I am perhaps less optimistic than Acemoglu about the ability of economists and social scientists to predict the current direction and effects of new technologies, and to propose ways of redirecting these technologies. Even if such analysis can be carried out in broadly persuasive ways, I am downright skeptical of the ability of the political system to implement such policies. Moreover, while the US and perhaps a few other countries are debating about what technology might become, other countries around the world will not be waiting for the results of this contemplative process, but will be moving ahead on the cutting edge of these technologies.
That said, it’s interesting to contemplate what kinds of technologies are encouraged by present economic and institutional arrangements. Technology often chases market size. Thus, investments in health care technologies that might be desirable to consumers in high-income countries will tend to be larger than those that could save lives in low-income countries. In addition, a health care technology aimed at a new market of consumers with health insurance may be a more attractive investment than a technology which, say, cuts an existing expense by 10%. Similarly, investments in agricultural technology that affect crops and farmers in high-income countries are likely to be larger that those that would improve the situation of crops and farmers in low-income countries. As Acemoglu suggests, business executives in high-income countries may be more likely to prioritize technologies that can replace workers, rather than technologies that empower workers. Venture capitalists may be more likely to support digital companies that can start up with relatively few employees, rather than supporting companies in industries that would require building factories and hiring more workers. A common criticism is that government tends to want research projects that are pretty likely to show a positive result, and thus tends to emphasize research that offers predictable but modest gains, rather than research that offers unpredictable but sometime much higher gains. There’s a lot of useful thinking to be done about whether the underlying incentives built into the existing eco-system technological investment.

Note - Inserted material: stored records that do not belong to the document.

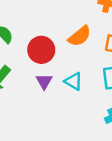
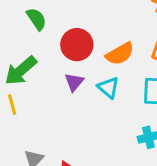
orange semicircle: (80, 36) -> (120, 54), moved

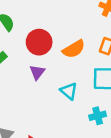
cyan triangle: (108, 88) -> (69, 91), moved

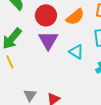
purple triangle: (37, 72) -> (48, 40), size x1.5

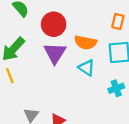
orange semicircle: (75, 17) -> (85, 42), moved, turned 48

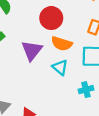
red circle: (54, 24) -> (51, 18), moved

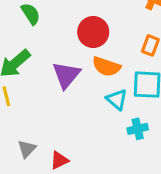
cyan triangle: (60, 67) -> (117, 99), moved

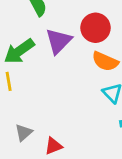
purple triangle: (66, 75) -> (59, 41), moved

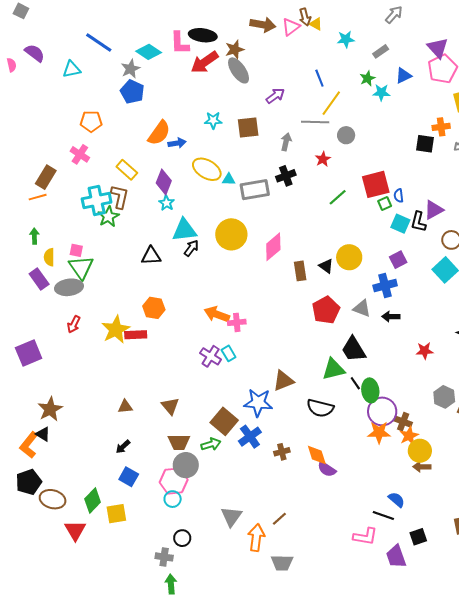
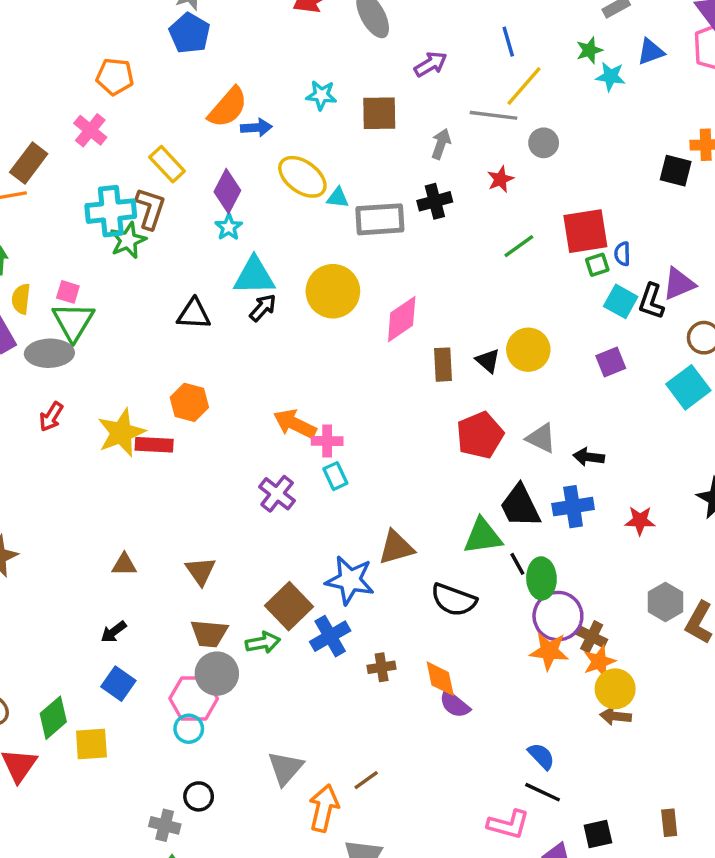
blue cross: (385, 285) -> (573, 507), moved
cyan rectangle: (229, 353) -> (335, 476), moved
blue semicircle: (397, 500) -> (541, 756), moved

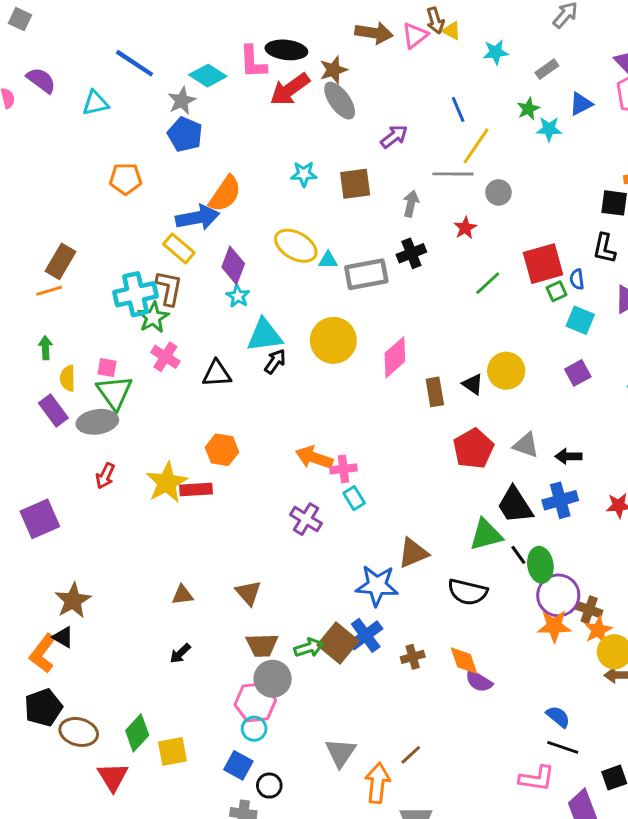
blue arrow: (256, 128) -> (198, 218), moved, size x1.6
pink cross: (90, 130) -> (165, 357), moved
black L-shape: (651, 301) -> (604, 248), moved
brown square: (289, 606) -> (338, 643), moved
blue square: (118, 684) -> (238, 765), moved

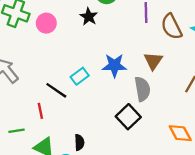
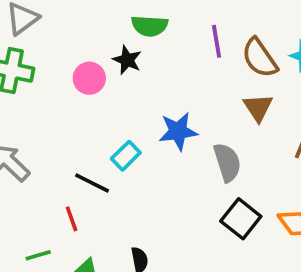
pink circle: (46, 23) -> (89, 78), moved
brown triangle: (153, 61) -> (258, 108), moved
black square: (128, 117) -> (241, 219), moved

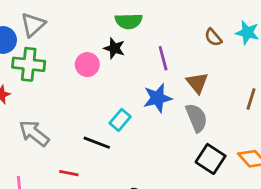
purple line: (217, 41) -> (163, 58), moved
brown semicircle: (260, 58) -> (213, 37), size x0.6
brown triangle: (258, 108) -> (197, 83), moved
red line: (72, 219) -> (69, 173), moved, turned -54

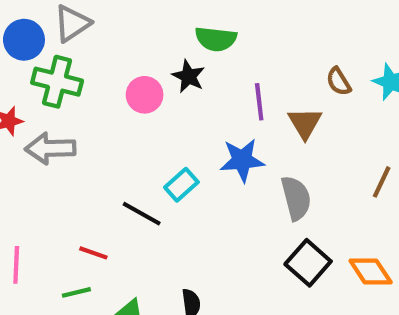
brown triangle: (197, 83) -> (305, 123), moved
gray arrow: (34, 133) -> (50, 148), moved, turned -48

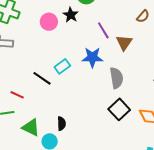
brown semicircle: (339, 82) -> (143, 16), moved, turned -112
purple line: (259, 102) -> (103, 30), turned -30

In 2019, Acemoglu and Pascual Restrepo wrote “Automation and New Tasks: How Technology Displaces and Reinstates Labor” in the Spring issue of the Journal of Economic Perspectives. Interested readers might turn there for more detail. From the abstract of that article:
We present a framework for understanding the effects of automation and other types of technological changes on labor demand, and use it to interpret changes in US employment over the recent past. At the center of our framework is the allocation of tasks to capital and labor—the task content of production. Automation, which enables capital to replace labor in tasks it was previously engaged in, shifts the task content of production against labor because of a displacement effect. As a result, automation always reduces the labor share in value added and may reduce labor demand even as it raises productivity. The effects of automation are counterbalanced by the creation of new tasks in which labor has a comparative advantage. The introduction of new tasks changes the task content of production in favor of labor because of a reinstatement effect, and always raises the labor share and labor demand. We show how the role of changes in the task content of production—due to automation and new tasks—can be inferred from industry level data. Our empirical decomposition suggests that the slower growth of employment over the last three decades is accounted for by an acceleration in the displacement effect, especially in manufacturing, a weaker reinstatement effect, and slower growth of productivity than in previous decades.